I’m working on a piece about Alan Moore for TCJ and it’s driving me crazy. I finally backed away from the keyboard this evening and turned on the tv. A sitcom was going. I saw a bunch of spindly guys in a pretty realistic-looking comic book store (longboxes). Up at the counter a cute chick was asking what to get her 13-year-old nephew.
“How about Hellblazer?” the counter guy said. “It’s about a morally ambiguous confidence man who has cancer and traffics with the undead and the supernatural.” Or pretty much. He rattled the words off to get the pseudo-offhand effect sitcom characters strive for when voicing the elaborate and outrageous.
The woman, very perky, said something like “Sure, that’s bound to make me his favorite aunt.”
1) Pretty amazing odds: I’m done with Alan Moore for the day, and there’s one of his characters being described on CBS.
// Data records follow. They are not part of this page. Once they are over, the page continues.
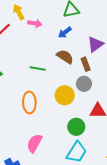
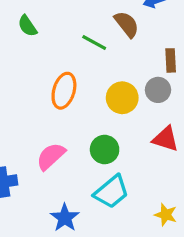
brown semicircle: (65, 57) -> (127, 24), moved
green circle: (76, 127) -> (105, 150), moved

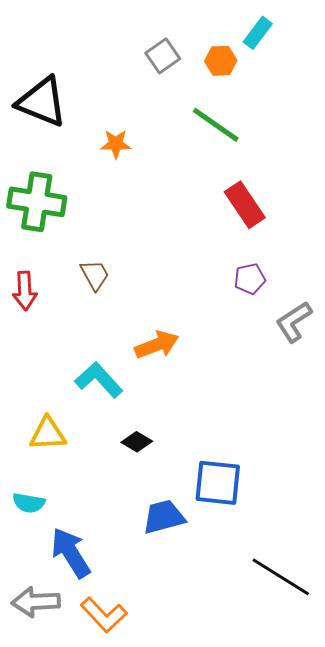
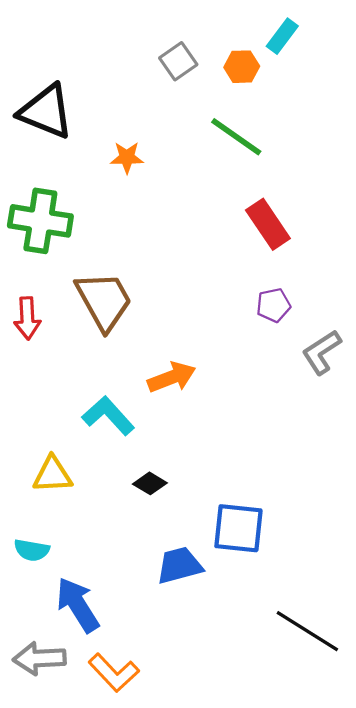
brown trapezoid: (95, 275) -> (104, 301), size x1.8

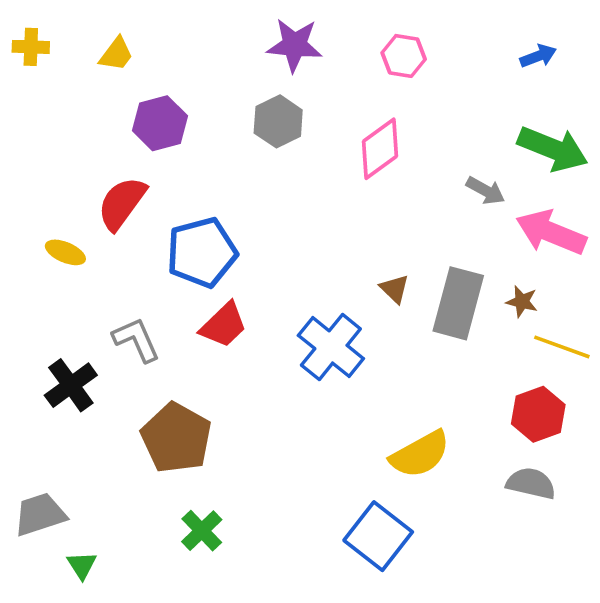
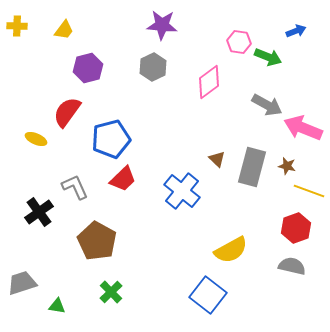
pink hexagon: (404, 56) -> (239, 42), moved
green arrow: (553, 149) -> (268, 57), moved, size x0.7
gray arrow: (485, 191) -> (267, 105), size x1.4
green triangle: (82, 565) -> (57, 306), moved, turned -48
2) The joke seems more like it’s for the writers than the audience. “Confidence man” and “cancer” don’t resonate as absurd, over-the-top comic book qualities that you, as a civilian, will be floored with when you venture into a comic book store. The audience wouldn’t be thinking, “Yeah, typical crazy comic-book shit.” Whereas people who actually know about John Constantine would find it kind of amusing to think of him as gift material for a 13-year-old when his salient qualities were highlighted that way.
I looked the show up in the listings and it’s called The Big Bang Theory.
update But he isn’t really a confidence man, is he? More of a ghostbuster dressed like a private detective, or at least that’s my memory. It’s been a while.